W kościele katolickim dzień Wszystkich Świętych obchodzony jest od IX wieku i został wyznaczony na 1 listopada przez papieża Grzegorza IV w 837 roku. W ten dzień szczególnie wspominamy zmarłych z naszych rodzin, przyjaciół oraz bohaterów narodowych. Już pod koniec października na cmentarzach składane są na grobach kwiaty i palone lampki, na mogiłach i pomnikach płoną znicze i świeczki, jako symbol pamięci.

To jedno z najpopularniejszych świąt w Polsce, gromadzące co roku na cmentarzach miliony Polaków, którzy kultywują pamięć o swoich bliskich zmarłych.

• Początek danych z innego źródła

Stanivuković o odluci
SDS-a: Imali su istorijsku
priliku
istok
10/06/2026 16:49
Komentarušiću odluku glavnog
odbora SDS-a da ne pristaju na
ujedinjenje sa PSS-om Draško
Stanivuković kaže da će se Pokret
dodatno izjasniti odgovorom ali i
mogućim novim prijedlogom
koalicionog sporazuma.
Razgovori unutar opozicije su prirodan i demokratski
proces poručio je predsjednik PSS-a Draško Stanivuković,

1 listopada składamy w kościele też ofiary na tzw. wypominki, wypisując imiona zmarłych na kartkach z prośbą o modlitwę w ich intencji.
Tego dnia kościół katolicki wspomina zmarłych, nie tylko oficjalnie uznanych świętych czyli beatyfikowanych i kanonizowanych, ale również anonimowych świętych oraz wszystkich wiernych zmarłych.

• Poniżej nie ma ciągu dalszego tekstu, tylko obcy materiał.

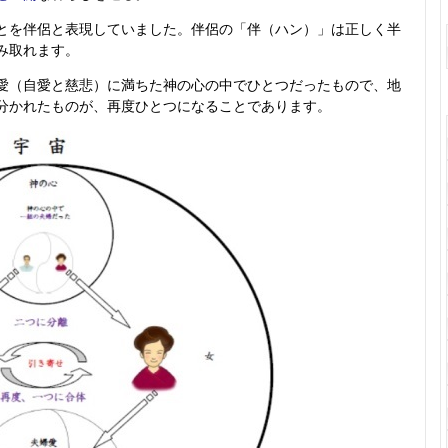
とを伴侶と表現していました。伴侶の「伴（ハン）」は正しく半
み取れます。
愛（自愛と慈悲）に満ちた神の心の中でひとつだったもので、地
分かれたものが、再度ひとつになることであります。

Następnego dnia, 2 listopada, obchodzony jest dzień wspomnień zmarłych (zwany powszechnie dniem zadusznych) i również w ten dzień odwiedzamy cmentarze, wspominamy i modlimy się za osoby które odeszły.
Aż 95 proc. Polaków deklaruje, że obchodzi Święto Wszystkich Świętych, uczestnicząc w modlitwie i odwiedzając cmentarze.

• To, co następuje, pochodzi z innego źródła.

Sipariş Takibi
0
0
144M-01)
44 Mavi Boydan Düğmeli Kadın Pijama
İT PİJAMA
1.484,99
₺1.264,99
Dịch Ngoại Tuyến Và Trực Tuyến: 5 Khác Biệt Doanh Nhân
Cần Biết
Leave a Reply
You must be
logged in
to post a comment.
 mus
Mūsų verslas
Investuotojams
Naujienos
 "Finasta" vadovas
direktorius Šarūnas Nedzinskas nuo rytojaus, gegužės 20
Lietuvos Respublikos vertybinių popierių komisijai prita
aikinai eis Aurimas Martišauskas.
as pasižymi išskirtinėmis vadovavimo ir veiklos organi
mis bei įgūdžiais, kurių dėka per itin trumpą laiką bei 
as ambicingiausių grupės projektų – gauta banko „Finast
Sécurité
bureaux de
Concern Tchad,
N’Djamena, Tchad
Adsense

Od 1 do 8 listopada wierni mają możliwość otrzymania odpustu zupełnego, czyli darowania kary za skutki wywołane przez grzechy i ich odpuszczenie w Sakramencie Pokuty.
Odpust można ofiarować w swojej intencji lub za bliską nam osobę która zmarła. Aby móc go otrzymać trzeba m.in. odwiedzić cmentarz i modlić się za zmarłych.
Święto Wszystkich Świętych celebrują również prawosławni, chociaż nie należy do ich tradycji cerkiewnej.
W Polsce Dzień Wszystkich Świętych jest dniem bardzo uroczystym i pełnym zadumy, mającym być wyrazem pamięci oraz oddania czci i szacunku zmarłym.